« Nous ne voulons plus rougir ni trembler, nous voulons nous habituer aux injures, aux mots qui blessent. Nous nous installons à la table de la cuisine l’un en face de l’autre et, en nous regardant dans les yeux, nous disons des mots de plus en plus atroces. Nous continuons ainsi jusqu’à ce que les mots n’entrent plus dans notre cerveau, n’entrent même plus dans nos oreilles. À force d’être répétés, les mots perdent peu à peu leur signification et la douleur qu’ils portent en eux s’atténue. »
Cette adaptation théâtrale du célèbre roman d’Agota Kristof nous révèle des jumeaux d’une candeur troublante, à l’intelligence rusée et inventive, qui tentent de survivre aux affres d’une guerre impitoyable.

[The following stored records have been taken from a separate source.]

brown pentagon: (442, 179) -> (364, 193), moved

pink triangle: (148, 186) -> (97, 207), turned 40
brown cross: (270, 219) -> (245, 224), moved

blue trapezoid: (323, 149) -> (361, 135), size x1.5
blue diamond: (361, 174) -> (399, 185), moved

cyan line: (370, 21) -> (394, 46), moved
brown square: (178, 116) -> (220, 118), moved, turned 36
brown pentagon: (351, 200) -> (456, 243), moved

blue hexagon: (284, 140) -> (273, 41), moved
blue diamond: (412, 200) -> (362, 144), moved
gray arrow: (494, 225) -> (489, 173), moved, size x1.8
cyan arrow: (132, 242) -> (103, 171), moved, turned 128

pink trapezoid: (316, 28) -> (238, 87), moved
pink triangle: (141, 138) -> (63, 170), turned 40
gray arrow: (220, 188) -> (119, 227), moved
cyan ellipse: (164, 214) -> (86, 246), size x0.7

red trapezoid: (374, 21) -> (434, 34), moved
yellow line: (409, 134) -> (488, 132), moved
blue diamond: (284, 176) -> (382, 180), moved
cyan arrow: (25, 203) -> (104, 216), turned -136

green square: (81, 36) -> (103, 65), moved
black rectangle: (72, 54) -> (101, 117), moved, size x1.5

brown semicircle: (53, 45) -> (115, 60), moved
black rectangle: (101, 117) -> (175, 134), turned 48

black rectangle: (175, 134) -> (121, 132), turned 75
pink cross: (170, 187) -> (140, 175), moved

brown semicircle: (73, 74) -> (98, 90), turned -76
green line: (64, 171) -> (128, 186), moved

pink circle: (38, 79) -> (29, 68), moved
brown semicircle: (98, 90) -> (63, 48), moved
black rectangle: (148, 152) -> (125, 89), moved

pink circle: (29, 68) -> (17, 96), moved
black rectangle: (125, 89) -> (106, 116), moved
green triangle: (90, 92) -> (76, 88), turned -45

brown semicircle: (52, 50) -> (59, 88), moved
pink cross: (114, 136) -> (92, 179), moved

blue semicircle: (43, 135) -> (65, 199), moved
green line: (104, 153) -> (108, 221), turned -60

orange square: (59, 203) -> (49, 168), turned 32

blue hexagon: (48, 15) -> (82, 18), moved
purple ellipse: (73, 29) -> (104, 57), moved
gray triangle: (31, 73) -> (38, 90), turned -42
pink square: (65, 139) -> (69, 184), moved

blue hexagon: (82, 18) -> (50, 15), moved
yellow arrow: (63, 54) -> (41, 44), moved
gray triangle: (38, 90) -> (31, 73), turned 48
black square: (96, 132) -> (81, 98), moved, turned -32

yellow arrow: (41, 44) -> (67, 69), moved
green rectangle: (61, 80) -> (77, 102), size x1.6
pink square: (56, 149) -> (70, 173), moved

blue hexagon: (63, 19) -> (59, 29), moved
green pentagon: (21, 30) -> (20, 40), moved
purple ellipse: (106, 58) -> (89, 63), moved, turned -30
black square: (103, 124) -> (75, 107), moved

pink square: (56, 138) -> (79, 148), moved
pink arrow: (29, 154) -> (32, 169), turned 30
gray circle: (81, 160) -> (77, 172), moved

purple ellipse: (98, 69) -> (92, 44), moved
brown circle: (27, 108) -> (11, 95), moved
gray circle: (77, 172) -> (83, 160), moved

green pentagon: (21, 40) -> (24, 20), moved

Avec une ingéniosité déconcertante, les acteurs évoqueront tous les personnages qui entrent en relation avec ces enfants complices: Grand-Mère, Bec-de-Lièvre, l’Officier étranger, la servante de la cure, pour ne nommer que ceux-là. Présentée à guichet fermé depuis sa création en 2009, la première production du Groupe Bec-de-Lièvre est proposée pour une ultime reprise au Quat’Sous.
Costumes Angela Vaags
Lumière Alexandre Pilon-Guay
Conception sonore et régie Francis Rossignol
Adaptation scénographique Romain Fabre
Texte Agota Kristof * Publié aux Éditions du Seuil
Une production du Groupe Bec-de-Lièvre en codiffusion avec le Théâtre de Quat’Sous
Dates antérieures (entre autres)
Du 13 au 31 janvier 2009, salle intime du Théâtre Prospero
Du 23 août au 18 septembre 2010 et du 12 au 21 janvier 2012 - Quat'Sous
Tournée du 12 décembre 2012 au 27 mars 2013
par Aurélie Olivier (2009)
Paru en 1986, Le grand cahier, roman de l’auteure hongroise Agota Kristof, est pour le moins controversé. Encensé par certains, honni par d’autres, il ne laisse personne indifférent. Racontant comment deux frères jumeaux, malmenés par leurs semblables dans un pays en guerre, parviennent à s’endurcir pour résister à l’horreur, l’auteure dépeint avec brio l’humanité dans ce qu’elle peut avoir de plus terrible.
Ce n’est certes pas la première fois que le roman est adapté au théâtre, mais la version que propose la comédienne et metteure en scène Catherine Vidal, est particulièrement réussie. Dans le rôle des jumeaux, Renaud Lacelle-Bourdon et Olivier Morin sont remarquables. Abandonnés par leur mère qui ne parvient plus à les nourrir, ils apprennent à vivre sans amour, dans la crasse et la misère, aux côtés d’une grand-mère brutale. Chaque jour, ils notent dans un grand cahier les exercices qu’ils s’imposent pour endurcir leur corps et leur âme, pour survivre, somme toute, à la cruauté qui les cerne. Le ton mécanique, presque désincarné, qu’ils adoptent, leur démarche de petits soldats, montrent que l’émotion et la subjectivité ne font plus partie d’eux. On serait tenté de dire qu’ils sont déshumanisés, mais ceux qui les entourent ne le sont-ils pas encore plus?
À l’aide de simples artifices (une pomme de terre plantée sur un barreau de chaise, un masque en carton, une mimique), les deux comédiens évoquent aussi toute une série de personnages secondaires qui entrent en relation avec les deux enfants : Grand-mère, Bec-de-lièvre, l’Officier étranger, le curé, la servante de la cure, etc. Un exercice difficile qu’ils accomplissent avec virtuosité.
Les thèmes abordés dans le spectacle sont particulièrement lourds : maltraitance, meurtre, pédophilie, ondinisme, zoophilie… Chaque seconde on sombre un peu plus dans l’horreur. Heureusement, Catherine Vidal a choisi d’évoquer plutôt que de montrer. De plus, l’humour et l’inventivité de sa mise en scène nous permettent de garder une distance salvatrice et de quitter la salle sans avoir totalement perdu foi en l’être humain. Un spectacle à voir, pour public averti.